On Thursday, my cell phone was all ablaze with text messages about the hearing on DC teacher layoffs. They ranged from "not looking good" to "I wasted my time coming here" to "I shoulda' been job hunting " to "our lawyer's not proving our case" to "we're about to hear closing arguments & the judge will make her decision in writing next week." This evening WaPo staff reporter, Bill Turque wrote a piece on the DC Wire about what happened in court. For those of us who could not attend, here is it is in its entirety (below). You be the judge of where things stand on the WTU preliminary injunction front. What's interesting is that the WaPo covered Barbara Bullock's official release from prison in the paper today. I somehow get the feeling that the hearing on DC teacher layoffs will only be reported on the Post's DC Wire blog versus the metro section of the newspaper. Go figure. Whether you attended the Thursday's hearing or not, I'd love to hear your comments .

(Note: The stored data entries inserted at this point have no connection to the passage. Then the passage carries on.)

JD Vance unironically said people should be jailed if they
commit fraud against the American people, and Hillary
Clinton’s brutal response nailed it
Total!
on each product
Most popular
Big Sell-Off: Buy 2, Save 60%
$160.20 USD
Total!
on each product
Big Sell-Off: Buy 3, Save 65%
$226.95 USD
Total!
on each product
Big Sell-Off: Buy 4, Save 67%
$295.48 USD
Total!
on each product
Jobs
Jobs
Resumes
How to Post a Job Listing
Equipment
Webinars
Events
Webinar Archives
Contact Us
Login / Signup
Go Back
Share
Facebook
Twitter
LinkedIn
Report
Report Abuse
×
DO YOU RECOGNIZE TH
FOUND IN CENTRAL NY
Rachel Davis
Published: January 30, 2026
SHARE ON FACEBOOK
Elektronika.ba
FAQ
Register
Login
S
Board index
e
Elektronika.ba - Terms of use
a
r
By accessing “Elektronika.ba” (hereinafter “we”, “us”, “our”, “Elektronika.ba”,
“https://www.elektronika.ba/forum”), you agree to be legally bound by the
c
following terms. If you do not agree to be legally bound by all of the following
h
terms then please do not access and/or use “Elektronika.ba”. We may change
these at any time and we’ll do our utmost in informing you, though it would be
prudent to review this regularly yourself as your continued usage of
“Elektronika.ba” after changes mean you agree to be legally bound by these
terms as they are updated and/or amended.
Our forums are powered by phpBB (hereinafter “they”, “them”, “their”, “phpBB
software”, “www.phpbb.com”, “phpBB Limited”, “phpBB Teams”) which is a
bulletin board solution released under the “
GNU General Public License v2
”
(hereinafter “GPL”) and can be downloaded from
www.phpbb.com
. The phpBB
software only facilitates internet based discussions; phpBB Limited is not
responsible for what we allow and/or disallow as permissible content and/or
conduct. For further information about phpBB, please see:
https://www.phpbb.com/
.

Judge To Rule Next Week On Teacher Layoffs
"After listening to more than six hours of testimony and argument Thursday, D.C. Superior Court Judge Judith Bartnoff said she would rule "sometime next week" on the Washington Teachers' Union's (WTU) bid to roll back the layoffs of 266 DCPS teachers and staff.
WTU is seeking an injunction that returns the teachers to their jobs until an arbitrator can rule on the case. It contends that the layoffs are an illegal mass firing and that the budget crunch cited by Chancellor Michelle A. Rhee as the basis for the reductions is a sham, designed as a pretext for dumping older teachers. The union also says that school officials violated the collective bargaining agreement by failing to adequately consult with it ahead of time.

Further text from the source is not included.